Optical metasurfaces are two-dimensional optical elements composed of dense arrays of subwavelength optical antennas and afford on-demand manipulation of the basic properties of light waves. ...Following the pioneering works on active metasurfaces capable of modulating wave amplitude, there is now a growing interest to dynamically control other fundamental properties of light. Here, we present metasurfaces that facilitate electrical tuning of the reflection phase and polarization properties. To realize these devices, we leverage the properties of actively controlled plasmonic antennas and fundamental insights provided by coupled mode theory.
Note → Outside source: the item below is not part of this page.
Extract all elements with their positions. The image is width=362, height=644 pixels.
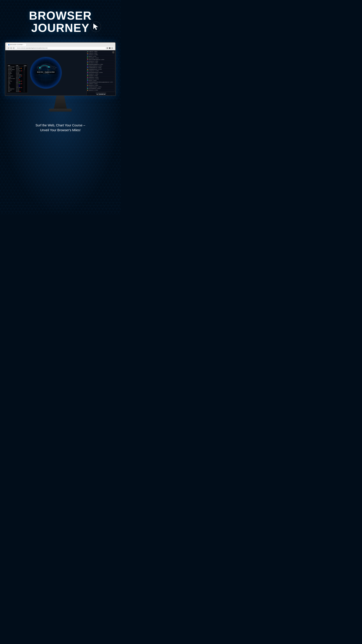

Indium–tin–oxide is embedded into gap-plasmon resonator-antennas as it offers electrically tunable optical properties. By judiciously controlling the resonant properties of the antennas from under- to overcoupling regimes, we experimentally demonstrate tuning of the reflection phase over 180°. This work opens up new design strategies for active metasurfaces for displacement measurements and tunable waveplates.